Czy nie jestem wolny? Czy nie jestem apostołem? Czy nie widziałem Jezusa, naszego Pana? Czy wy nie jesteście moim dziełem w Panu? Jeśli nawet dla innych nie jestem apostołem, to dla was jestem. Wy właśnie jesteście pieczęcią mojego apostolstwa w Panu.

Moja obrona wobec tych, którzy mnie oskarżają, jest taka: Czy nie mamy prawa jeść i pić? Czy nie mamy prawa zabierać z sobą siostry, kobiety,[a] jak to czynią pozostali apostołowie i bracia Pana oraz Kefas? Czy tylko ja i Barnaba nie mamy prawa nie pracować?

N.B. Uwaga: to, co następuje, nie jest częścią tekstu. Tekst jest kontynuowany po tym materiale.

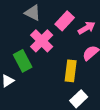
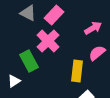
gray triangle: (33, 13) -> (28, 13), moved
pink rectangle: (65, 21) -> (54, 15), moved

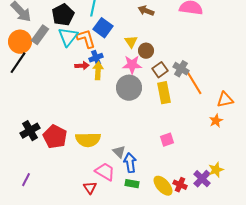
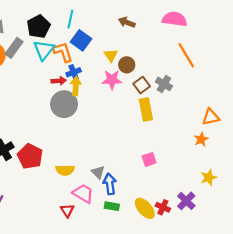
orange line: (194, 83) -> (186, 55), moved
gray circle: (129, 88) -> (64, 104), moved
yellow semicircle: (88, 140) -> (65, 170), moved, size x0.7
yellow star: (216, 170) -> (209, 178), moved

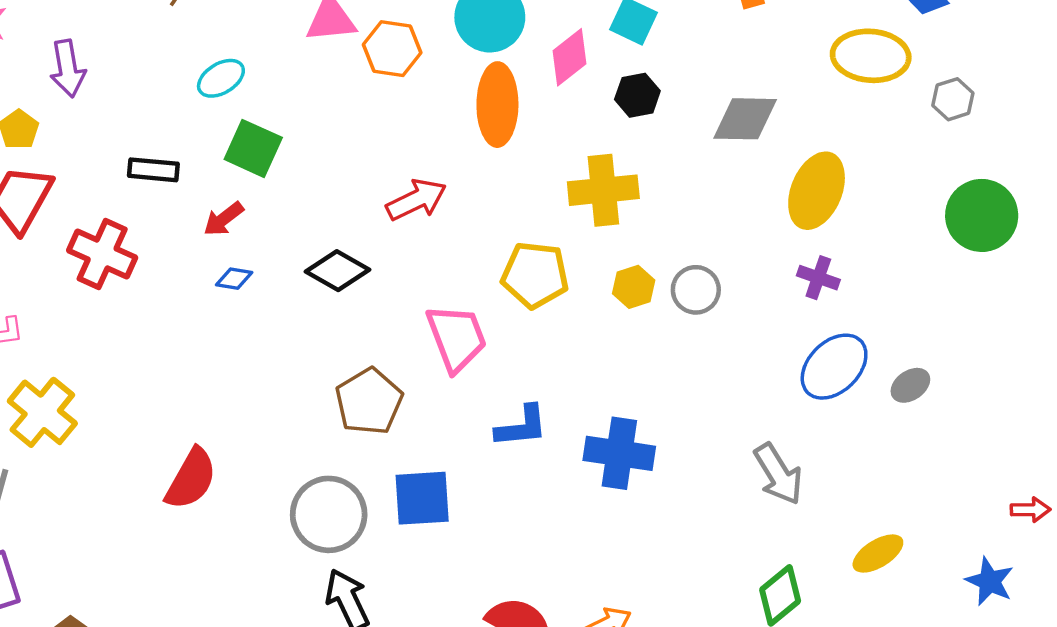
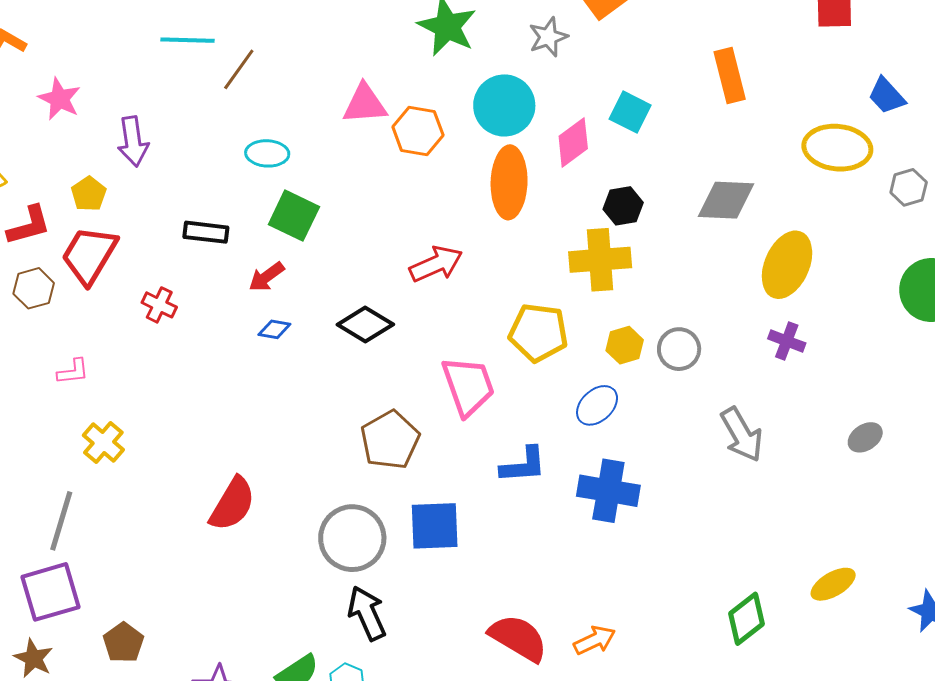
cyan ellipse: (221, 78) -> (267, 153), turned 33
black hexagon: (637, 95) -> (623, 206), moved
red cross: (102, 254) -> (159, 305), size x0.6
blue ellipse: (834, 367) -> (597, 405), moved, size x0.7
yellow cross: (42, 412) -> (103, 442), size x0.7
gray arrow: (778, 474) -> (742, 435), moved

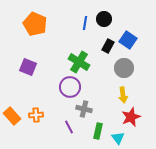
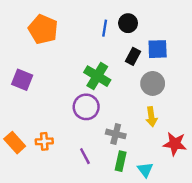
blue square: (128, 40) -> (158, 49), turned -36
purple square: (28, 67) -> (22, 80), moved
gray cross: (84, 109) -> (116, 134), moved
red star: (131, 117) -> (175, 144), moved, turned 30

Kto kiedykolwiek służył w wojsku na własny koszt? Kto sadzi winnicę i nie korzysta z jej owocu? Albo kto wypasa stado i nie spożywa mleka z udoju? Czy mówię to tylko po ludzku? Czy Prawo nie mówi podobnie? Bo przecież w Prawie Mojżesza znajdujemy słowa: Młócącemu wołowi nie zawiązuj pyska. Czy Bóg ma na uwadze tylko woły? 10 Czy nie mówi tego przede wszystkim ze względu na nas? To w odniesieniu do nas jest napisane, że oracz powinien orać w nadziei a młocarz młócić w nadziei, że będą mieli udział w plonach.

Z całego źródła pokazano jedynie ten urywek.